M5S, a distanza di nove anni dalla fondazione, è certamente pronto per assolvere al suo compito di distruzione dello Stato italiano. Per la formazione di un esecutivo grillino, come dicevamo, è però necessario l’apporto parlamentare del Partito Democratico: non si può dire che questo sia altrettanto pronto ad immolarsi col Movimento 5 Stelle. Qualche resistenza c’è.
Lungi da noi voler rappresentare Matteo Renzi come il “salvatore della patria”: resta il fatto che, fosse anche soltanto per ripicca, screzi o ambizioni personali, l’ex-premier è il maggior ostacolo alla formazione di un governo PD-M5S, i cui massimi fautori sono, al contrario, Sergio Mattarella, Giorgio Napolitano e la corrente più liberal-atlantista del PD (Sergio Chiamparino, Michele Emiliano, Francesco Boccia, Luigi Zanda, etc.).
Bisognerebbe essere più addentro al mondo massonico per conoscere la realtà, ma è ormai evidente che Renzi ed i suoi contendenti sono separati anche da diverse “osservanze”: più legato al mondo della P2 (e quindi a Berlusconi) Renzi, più legato alle grandi logge internazionali e anglofone i vari Mattarella, Monti e Napolitano. Questa divergenza è affiorata più volte nel corso della legislatura: “no” di Mario Monti al referendum costituzionale, attacco di Renzi agli “aristocratici illuminati”1, oscure manovre di servizi e magistratura per “far fuori” l’ex-premier (il caso Consip2), tenace resistenza di Renzi all’approvazione dello “ius soli”. Persino l’opposizione di Mattarella a sciogliere le camere, dopo il fallito referendum del dicembre 2016, può essere considerata una manovra tesa a indebolire Renzi, costretto a subire l’esecutivo di Paolo Gentiloni (oggi fra i fautori dell’alleanza con M5S3).
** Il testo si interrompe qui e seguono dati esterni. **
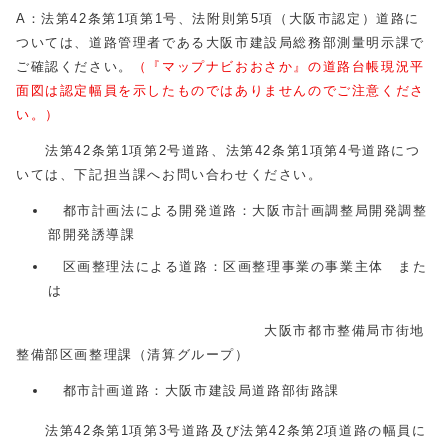
A：法第42条第1項第1号、法附則第5項（大阪市認定）道路に
ついては、道路管理者である大阪市建設局総務部測量明示課で
ご確認ください。
（『マップナビおおさか』の道路台帳現況平
面図は認定幅員を示したものではありませんのでご注意くださ
い。）
法第42条第1項第2号道路、法第42条第1項第4号道路につ
いては、下記担当課へお問い合わせください。
都市計画法による開発道路：大阪市計画調整局開発調整
部開発誘導課
区画整理法による道路：区画整理事業の事業主体 また
は
大阪市都市整備局市街地
整備部区画整理課（清算グループ）
都市計画道路：大阪市建設局道路部街路課
法第42条第1項第3号道路及び法第42条第2項道路の幅員に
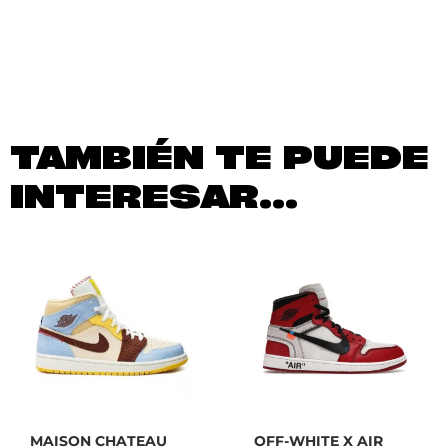
TAMBIÉN TE PUEDE
INTERESAR...
MAISON CHATEAU
OFF-WHITE X AIR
Renzi è apparentemente deciso ad impedire qualsiasi convergenza verso il Movimento 5 Stelle: in quest’ottica deve essere letta la decisione di dimettersi “formalmente” il 5 marzo, conservando però la guida del partito sino alle consultazioni al Quirinale per la formazione del nuovo esecutivo. È una scelta, quella di Renzi, che ha subito scatenato la reazione del mondo “liberal”, consapevole che, così facendo, il segretario uscente può bloccare la nascita dell’esecutivo PD-M5S. “Dimissioni Fake” scrive Lucia Annunziata, “Renzi finge di dimettersi e prende in ostaggio il PD” le fa eco Massimo Giannini.
Riuscirà Renzi a scongiurare l’intesa tra PD e M5S, mandando così a monte i piani di Mattarella e Napolitano? Dipenderà non tanto dalla sua capacità di conservare la segretaria del partito, ma dall’oculata scelta degli eletti al Senato, dove una robusta minoranza “renziana” sarebbe in grado di impedire la fiducia a qualsiasi esecutivo grillino-democratico (M5S e PD attualmente dispongono di 167 senatori su una maggioranza di 161).
Nel Movimento 5 Stelle si è parlato di “nascita della Terza Repubblica”. Stiamo in realtà entrando nell’ultima fase della Seconda Repubblica: l’ultima occasione per scongiurare la vittoria di quei poteri che prima hanno spazzato via un’intera classe dirigente con Tangentopoli, poi hanno portato Mario Monti al governo e ora lavorano per assestare il colpo di grazia all’Italia con l’alleanza M5S-PD.